Jeremy Cijntje

Personal information
- Date of birth: 8 January 1998 (age 28)
- Place of birth: Dordrecht, Netherlands
- Height: 1.83 m (6 ft 0 in)
- Position: Winger

Senior career*
- Years: Team / Apps / (Gls)
- 2016–2019: Dordrecht / 41 / (9)
- 2019–2022: Heracles / 16 / (0)
- 2021: → Waasland-Beveren (loan) / 4 / (0)
- 2021–2022: → Roda JC (loan) / 10 / (0)
- 2022: → Den Bosch (loan) / 16 / (1)
- 2022–2023: Jerv / 19 / (0)

International career
- Curaçao U20

= Jeremy Cijntje =

Curaçaoan footballer

Jeremy Cijntje (born 8 January 1998) is a retired footballer who played as a winger. Born in the Netherlands, he represented Curaçao at under-20 youth level.

==Club career==
In January 2021, he moved on loan to Waasland-Beveren.

On 31 August 2021, he moved on loan to Roda JC Kerkrade.

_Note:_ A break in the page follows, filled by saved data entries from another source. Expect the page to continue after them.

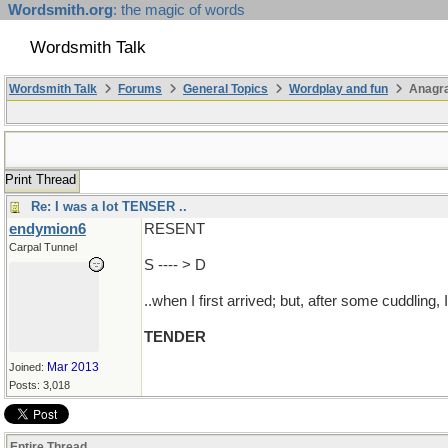
Wordsmith.org
: the magic of words
Wordsmith Talk
Wordsmith Talk
Forums
General Topics
Wordplay and fun
Anagra
Print Thread
Re: I was a lot TENSER ..
endymion6
RESENT
Carpal Tunnel
S ---- > D
..when I first arrived; but, after some cuddlin
TENDER
Mar 2013
Joined:
Posts: 3,018
Entire Thread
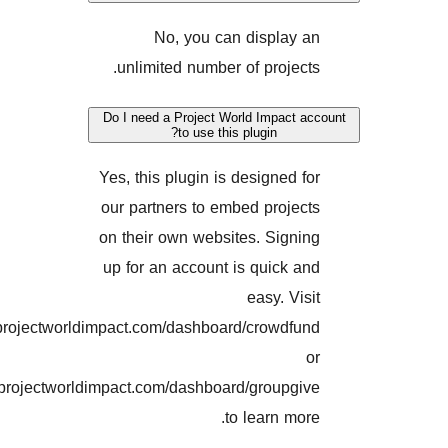
No, you can display
unlimited number of projec
Do I need a Project World Impact
to use this plugin?
Yes, this plugin is designed 
our partners to embed proje
on their own websites. Sign
up for an account is quick 
easy. Vi
projectworldimpact.com/dashboard/crowdf
projectworldimpact.com/dashboard/groupg
to learn mo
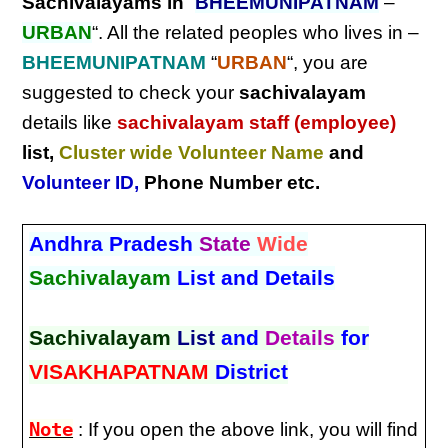
Sachivalayams in
“
BHEEMUNIPATNAM
–
URBAN
“. All the related peoples who lives in –
BHEEMUNIPATNAM
“
URBAN
“, you are
suggested to check your
sachivalayam
details like
sachivalayam staff (employee)
list,
Cluster wide Volunteer Name
and
Volunteer ID
,
Phone Number etc.
Andhra Pradesh
State
Wide
Sachivalayam
List and Details
Sachivalayam
List
and
Details
for
VISAKHAPATNAM
District
Note
: If you open the above link, you will find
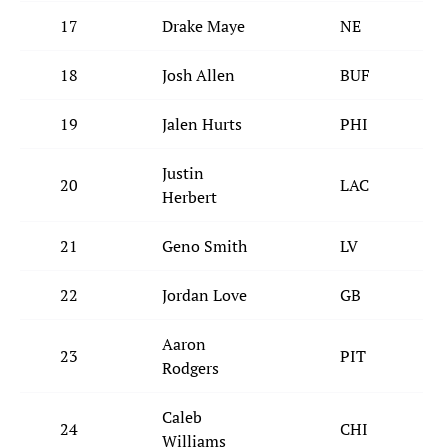
17
Drake Maye
NE
18
Josh Allen
BUF
19
Jalen Hurts
PHI
Justin
20
LAC
Herbert
21
Geno Smith
LV
22
Jordan Love
GB
Aaron
23
PIT
Rodgers
Caleb
24
CHI
Williams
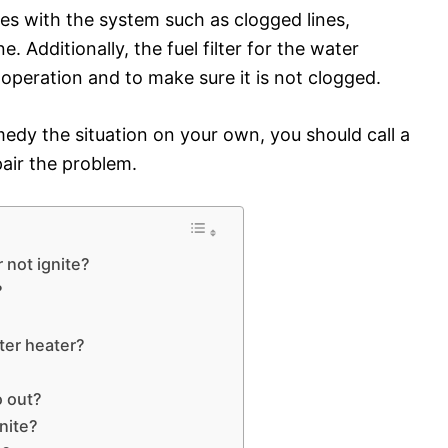
ues with the system such as clogged lines,
e. Additionally, the fuel filter for the water
operation and to make sure it is not clogged.
medy the situation on your own, you should call a
pair the problem.
 not ignite?
?
ter heater?
o out?
nite?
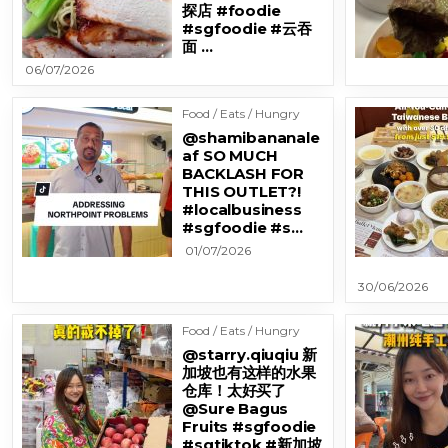
探店 #foodie
#sgfoodie #云吞
面 …
06/07/2026
Food / Eats / Hungry
@shamibananale
af SO MUCH
BACKLASH FOR
THIS OUTLET?!
#localbusiness
#sgfoodie #s…
01/07/2026
30/06/2026
Food / Eats / Hungry
@starry.qiuqiu 新
加坡也有这样的水果
仓库！太好买了
@Sure Bagus
Fruits #sgfoodie
#sgtiktok #新加坡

On 15 January 2022, Cijntje moved on loan to FC Den Bosch. In September 2022, he moved to Norwegian club Jerv. He retired in 2024 due to injury and started his own football school.

==International career==
He represented the Curaçao national under-20 team in 2017 CONCACAF U-20 Championship qualifying, scoring against Saint Kitts and Nevis.